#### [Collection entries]
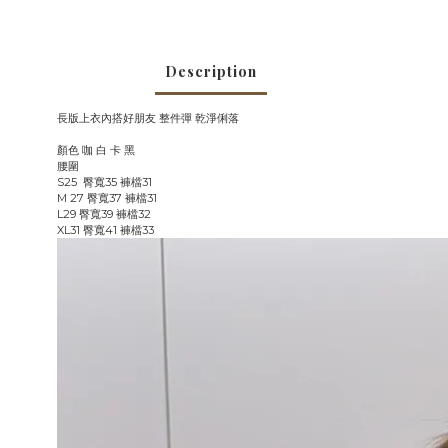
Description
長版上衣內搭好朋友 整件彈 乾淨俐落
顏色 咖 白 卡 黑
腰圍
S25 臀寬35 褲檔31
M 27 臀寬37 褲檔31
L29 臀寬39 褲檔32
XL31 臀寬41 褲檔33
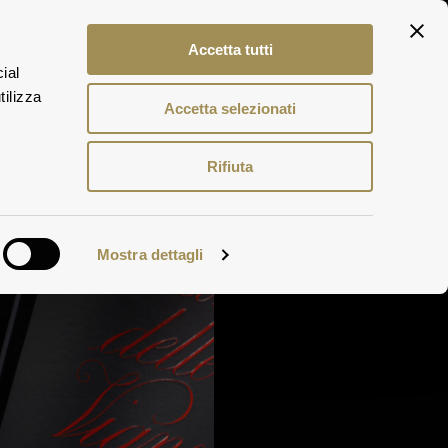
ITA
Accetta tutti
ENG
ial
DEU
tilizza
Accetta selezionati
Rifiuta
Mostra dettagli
==
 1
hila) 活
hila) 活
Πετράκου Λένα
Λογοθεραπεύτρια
* * *
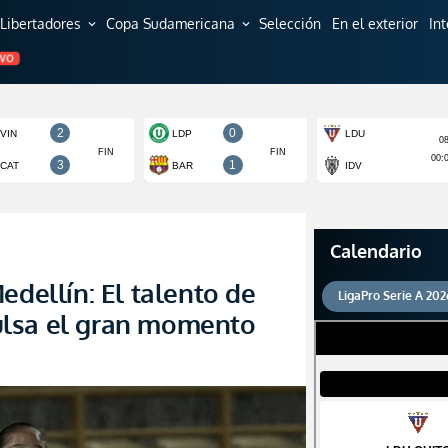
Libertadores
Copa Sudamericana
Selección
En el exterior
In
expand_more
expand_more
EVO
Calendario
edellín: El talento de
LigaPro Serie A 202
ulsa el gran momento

#### [What the exercise asks]
Of the lines above, output exactly those from the line bearing "Libertadores" through the line bearing "ulsa el gran momento", inclusive.

#### [Solution to this exercise]
Libertadores
Copa Sudamericana
Selección
En el exterior
In
expand_more
expand_more
EVO
Calendario
edellín: El talento de
LigaPro Serie A 202
ulsa el gran momento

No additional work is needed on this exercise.